Op-Ed: Biden should let the game of debt ceiling chicken play out
The United States has reached its statutory debt limit of $31.4 trillion. As Washington gears up for yet another partisan showdown over whether to raise the debt ceiling, with congressional Republicans seeking concessions from Democrats in exchange for their votes, many are understandably nonchalant about it. Americans feel they have seen this movie before, and the story usually ends with the bickering politicians reaching a last-minute compromise. So, no need to ring the alarm bells.
But this reboot could have a different, tragic ending. With the U.S. economy barreling toward the cliff’s edge, it is clear that intransigent Republicans have no intention of hitting the brakes. This could mean a once-unthinkable U.S. government default.
Unfortunately, letting Republicans drive the U.S. economy off a cliff may be President Biden’s best option right now. The U.S. still has at least five months to jump out of the car. Treasury Secretary Janet L. Yellen said last week that she will pursue a set of “extraordinary measures” (all of which have become rather ordinary in recent decades) to postpone America’s day of reckoning until early June.
Raising the U.S. debt ceiling does not mean that the government has decided to increase spending. It means only that the government will honor the debt it assumed along with spending and tax decisions that Congress has already made. If Congress wants to reduce the budget deficit — a worthy aim — it should cut spending, raise taxes or both.
How should the Biden administration respond in the likely event that Republicans refuse to back down? Several untested (and imperfect) creative solutions that have been proposed during previous debt-ceiling standoffs could enable policymakers to stave off the threat of an imminent Treasury default.
First, Biden could invoke the 14th Amendment and single-handedly raise the debt limit — as former President Clinton suggested during the debt-ceiling standoff of 2011. Adopted in the immediate aftermath of the Civil War and ratified in 1868, the amendment states that the “validity of the public debt of the United States … shall not be questioned.”
The argument for invoking the 14th Amendment is that the debt limit and the spending and tax bills included in the budget clearly contradict each other.

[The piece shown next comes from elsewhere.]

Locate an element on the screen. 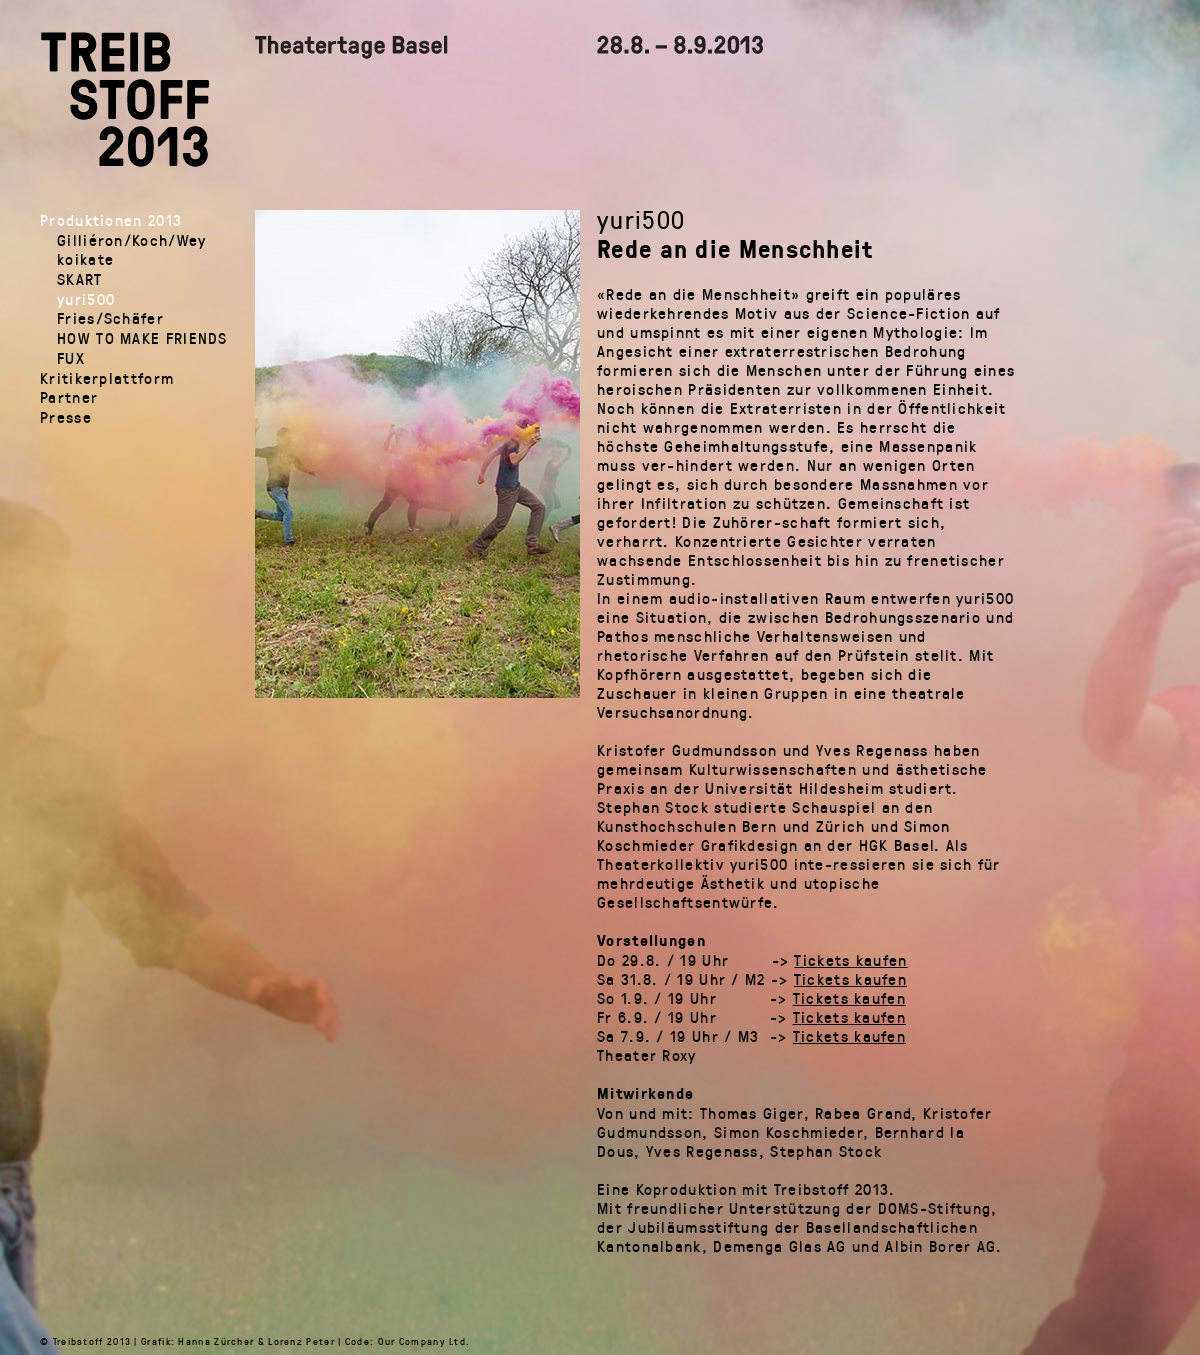 The image size is (1200, 1355). HOW TO MAKE FRIENDS is located at coordinates (142, 337).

Therefore, when forced to choose between these conflicting laws, the executive branch should opt to fulfill the U.S. government’s financial obligations and let the courts decide the legality at a later date. The counterargument is that Republicans would accuse Biden of flouting the law in an effort to increase federal spending, the confrontation would trigger a constitutional crisis, and it is unclear how the conservative-dominated Supreme Court would rule.
The Treasury will probably have enough tax revenue to meet at least 80% of already-legislated outlays without borrowing. But which 80% would it cover? Some suggest that prioritizing interest payments to bondholders over other expenses would prevent a default and a rating downgrade, thereby avoiding higher interest rates on future debt.

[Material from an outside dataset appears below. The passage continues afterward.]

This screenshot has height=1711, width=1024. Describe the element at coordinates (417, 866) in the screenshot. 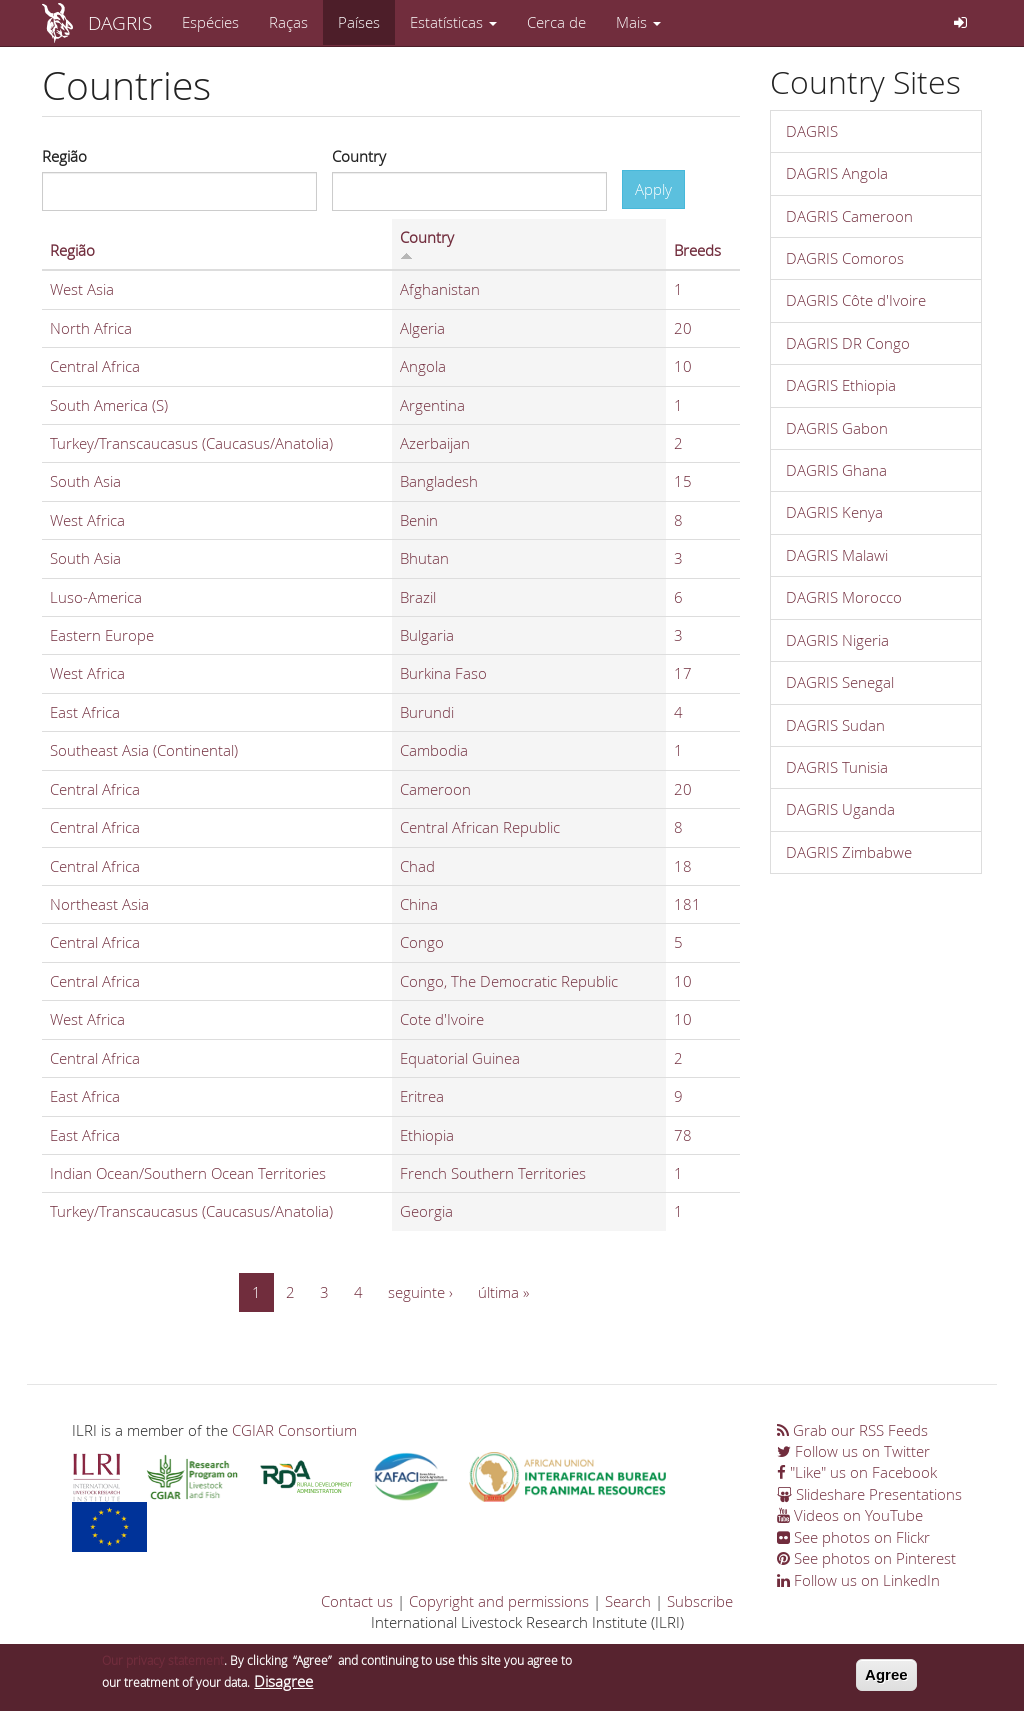

I see `Chad` at that location.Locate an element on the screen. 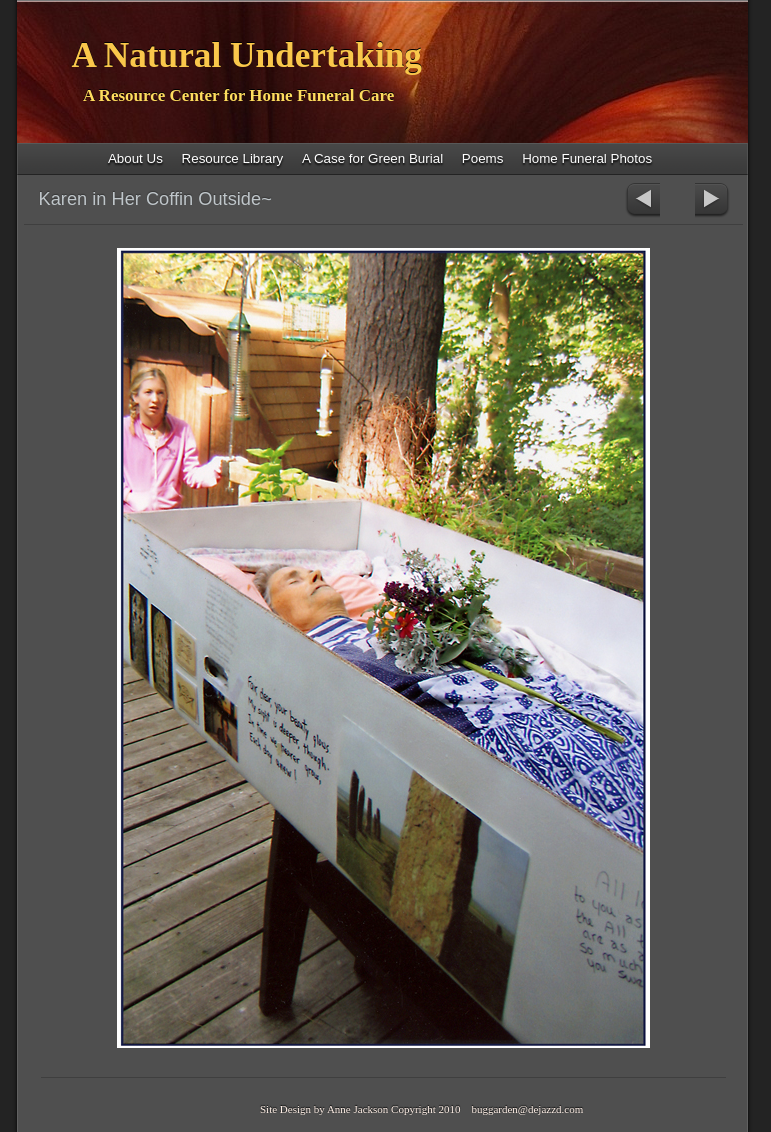  List is located at coordinates (677, 200).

But even if bondholders continue to be paid, failing to pay other bills on time (for example, to federal contractors and salaried government workers) could be viewed as the U.S. government dodging its legal obligations. Moreover, to keep paying creditors, the government would have to cut big-ticket budget items such as payments to Social Security recipients, Medicare providers and active soldiers. Biden’s political opponents could then use that to stir up populist outrage.

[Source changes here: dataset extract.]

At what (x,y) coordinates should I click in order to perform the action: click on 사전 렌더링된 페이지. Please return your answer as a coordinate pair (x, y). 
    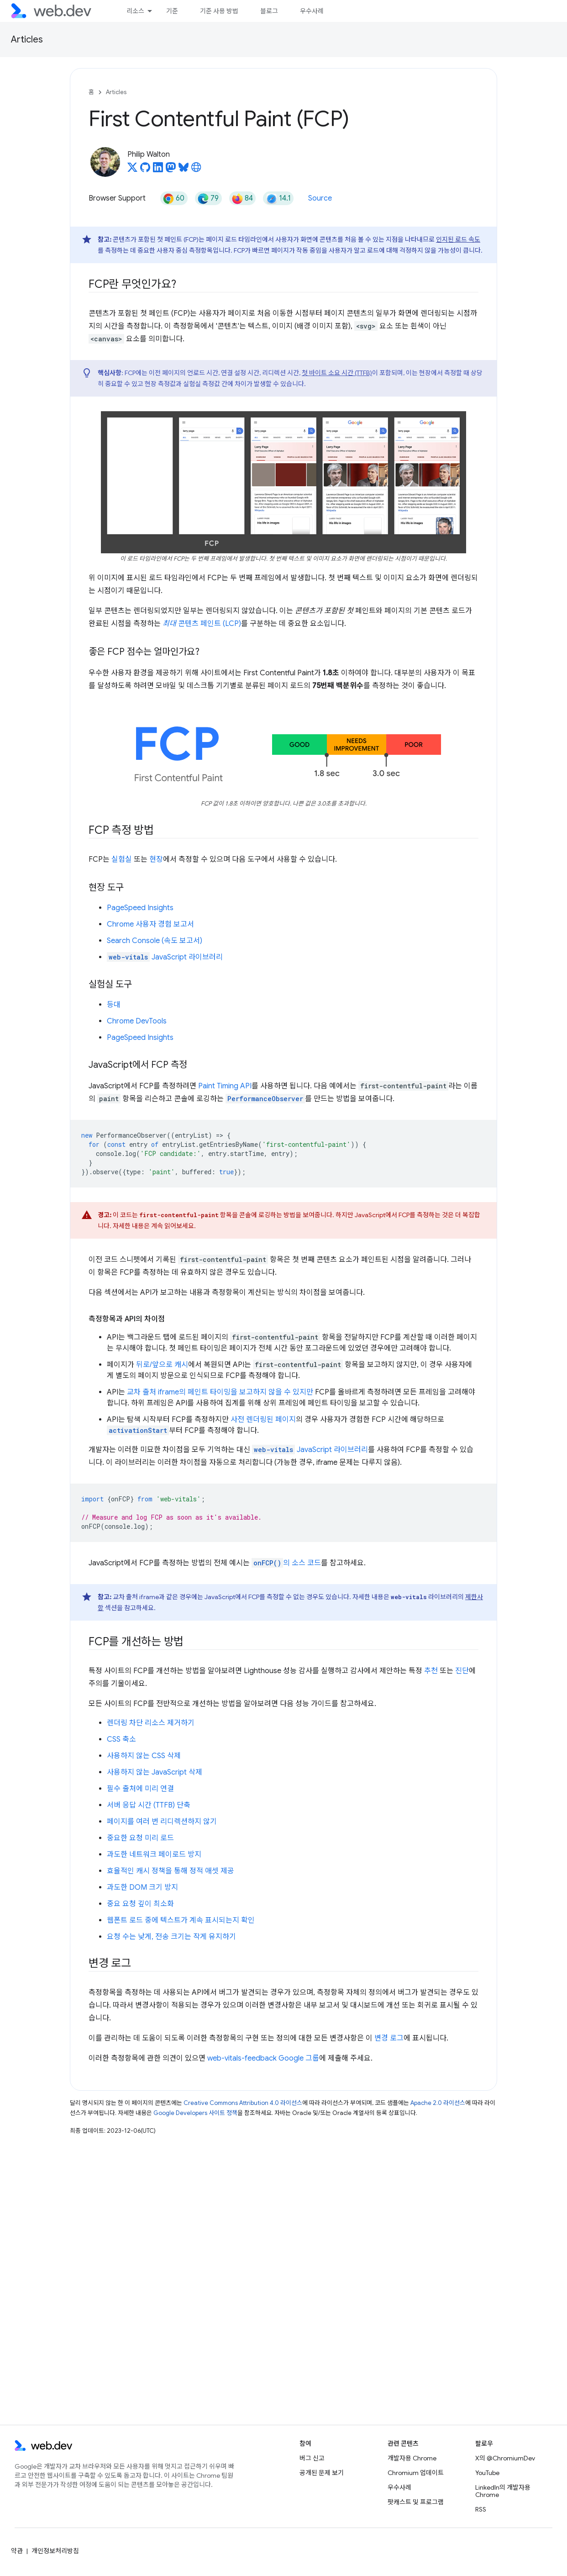
    Looking at the image, I should click on (263, 1419).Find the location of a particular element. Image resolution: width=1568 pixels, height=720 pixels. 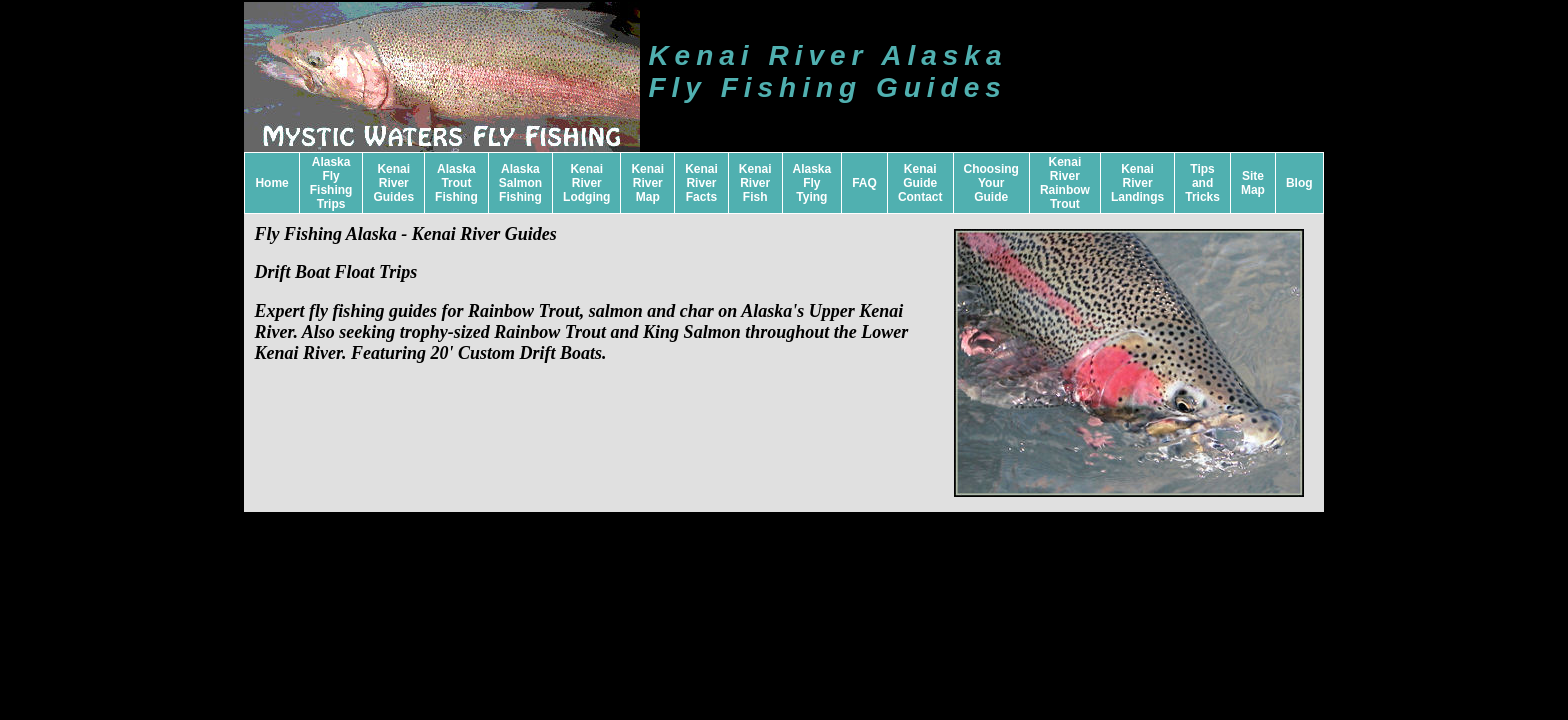

Alaska Salmon Fishing is located at coordinates (520, 183).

Even if the Treasury could prioritize certain payments — such as interest payments, mandatory spending (for instance, Social Security, Medicare and veterans’ benefits) and military spending (soldiers’ salaries) — those three categories account for at least 85% of federal spending. There would not be enough incoming revenue to pay for all of them. Hypothetically, even if diehard fiscal hawks managed to eliminate all non-military discretionary spending, the gap between spending and revenue could not be closed without cutting one of the three protected categories.
Do the consequences of a government default outweigh the drawbacks of these gimmick solutions? Ten or 20 years ago, the answer might have been yes. After the 2011 debt standoff provoked S&P to downgrade the U.S. credit rating for the first time, some argued that a default would be so disastrous that avoiding it was worth trying a creative gimmick.
But the world has changed since then. Even if technically workable, these creative solutions would obscure who is to blame. Worse, they would not prevent global markets from doubting the reliability of the U.S. government’s commitment to meeting its financial obligations.
Ultimately, Republicans would have to back down. Because the GOP’s rebels have become even more intransigent over the last decade, the standoff will probably go down to the wire, and the government may be forced to shirk some obligations for a few days, or even weeks.
By then, perhaps crashing securities markets, outraged beneficiaries and shifting voter attitudes would finally persuade enough holdouts to raise the debt ceiling. In the meantime, we have no choice but to let this game of chicken play out.
Jeffrey Frankel is a professor of capital formation and growth at Harvard University and a research associate at the National Bureau of Economic Research.